Set phasers to . . . fabulous.
J.J. Abrams’ Big Gay ‘Star Trek’ Fail — ThinkProgress
In a deeply odd interview with AfterElton, J.J. Abrams sets new standards in equivocating when he discusses whether he’d have an openly gay character in a subsequent Star Trek movie:
I would say that it is, you know, something that I would love to do, but just the way I would be careful doing a story that would involve any of the characters and their personal lives. The balance is always, what how does that story relate to sort of the bad guy, which by the way is always going to be that critical thing, what are they up against? The question how do you get into literally these are personal sexual lives of these characters?
I guess I must have missed something where Uhura and Spock’s relationship is integral to embodying the fight against Nero because dude came through a black hole to ban interracial relationships in the Federation. And Abrams, who says here that “I don’t know who’s assuming characters aren’t gay or are gay” in expressing concern about how fans picture the characters, doesn’t seem to have been so vastly concerned about the original conception of Spock and Uhura — in which Uhura hits on Spock and he blows her off — that he resisted pairing them up in his alternate continuity.
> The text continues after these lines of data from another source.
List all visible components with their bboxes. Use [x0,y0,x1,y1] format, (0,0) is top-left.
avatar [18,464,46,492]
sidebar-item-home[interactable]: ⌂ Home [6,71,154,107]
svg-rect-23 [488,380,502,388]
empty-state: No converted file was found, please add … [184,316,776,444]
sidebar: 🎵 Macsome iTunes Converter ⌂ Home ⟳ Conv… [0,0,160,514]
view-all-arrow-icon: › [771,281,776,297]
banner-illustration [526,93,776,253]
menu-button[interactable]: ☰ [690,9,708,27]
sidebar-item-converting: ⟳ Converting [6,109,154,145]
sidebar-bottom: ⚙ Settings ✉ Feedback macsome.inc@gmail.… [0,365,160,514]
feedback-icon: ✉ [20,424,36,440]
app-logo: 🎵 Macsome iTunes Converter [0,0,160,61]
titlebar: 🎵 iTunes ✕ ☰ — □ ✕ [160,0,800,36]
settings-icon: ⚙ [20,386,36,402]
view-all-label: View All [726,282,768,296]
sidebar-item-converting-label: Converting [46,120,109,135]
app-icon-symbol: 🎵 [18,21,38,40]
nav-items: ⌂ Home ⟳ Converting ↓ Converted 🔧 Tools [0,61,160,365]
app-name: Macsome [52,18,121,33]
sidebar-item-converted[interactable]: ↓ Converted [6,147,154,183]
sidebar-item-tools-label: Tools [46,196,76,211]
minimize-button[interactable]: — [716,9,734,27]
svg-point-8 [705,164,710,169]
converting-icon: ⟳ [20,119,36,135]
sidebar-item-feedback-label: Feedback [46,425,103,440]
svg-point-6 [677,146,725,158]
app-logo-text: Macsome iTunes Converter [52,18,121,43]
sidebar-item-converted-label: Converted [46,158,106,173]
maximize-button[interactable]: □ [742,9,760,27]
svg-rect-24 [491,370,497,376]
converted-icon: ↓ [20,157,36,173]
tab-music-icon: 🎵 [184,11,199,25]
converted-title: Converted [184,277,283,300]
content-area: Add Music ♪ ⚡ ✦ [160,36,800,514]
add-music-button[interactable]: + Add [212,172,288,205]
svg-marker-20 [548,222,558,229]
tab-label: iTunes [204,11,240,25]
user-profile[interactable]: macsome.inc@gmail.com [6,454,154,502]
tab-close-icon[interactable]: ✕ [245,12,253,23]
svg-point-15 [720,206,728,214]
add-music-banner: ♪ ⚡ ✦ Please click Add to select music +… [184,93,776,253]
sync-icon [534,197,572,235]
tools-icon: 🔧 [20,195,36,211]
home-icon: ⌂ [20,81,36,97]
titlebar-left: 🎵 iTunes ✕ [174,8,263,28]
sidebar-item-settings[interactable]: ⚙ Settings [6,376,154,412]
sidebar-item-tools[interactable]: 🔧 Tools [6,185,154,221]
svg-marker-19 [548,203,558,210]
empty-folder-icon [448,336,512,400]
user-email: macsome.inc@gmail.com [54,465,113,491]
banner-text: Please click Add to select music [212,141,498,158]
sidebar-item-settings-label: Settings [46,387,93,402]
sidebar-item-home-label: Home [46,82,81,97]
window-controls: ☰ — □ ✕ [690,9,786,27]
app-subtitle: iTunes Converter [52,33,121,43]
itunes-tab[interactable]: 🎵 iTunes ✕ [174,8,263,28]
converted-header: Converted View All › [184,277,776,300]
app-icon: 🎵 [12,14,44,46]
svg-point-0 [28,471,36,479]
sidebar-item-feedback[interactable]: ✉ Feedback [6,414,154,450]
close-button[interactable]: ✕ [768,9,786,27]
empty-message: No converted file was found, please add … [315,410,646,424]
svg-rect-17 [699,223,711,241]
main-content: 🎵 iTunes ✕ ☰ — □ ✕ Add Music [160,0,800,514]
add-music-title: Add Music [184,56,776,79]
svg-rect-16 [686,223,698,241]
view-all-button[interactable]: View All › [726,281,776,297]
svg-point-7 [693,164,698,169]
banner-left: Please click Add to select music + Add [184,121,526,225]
What worked about that pairing, in fact, was that Abrams and Alex Kurtzman and Roberto Orci did something that movies rarely do, but that is, in fact, totally natural: showed two characters in a relationship using sexual contact as a means of expressing tenderness rather than desire. The fact that Spock needed comfort in the wake of extreme trauma was specific to the plot, but there was no reason the person he got comfort from also needed to illuminate the Romulan threat. The same could easily, and comfortably, be true of a gay character. Someone should tell Abrams that it’s not a victory over tokenism to keep gay people invisible, especially when that invisibility is increasingly obviously at odds with the Star Trek vision of a progressive future.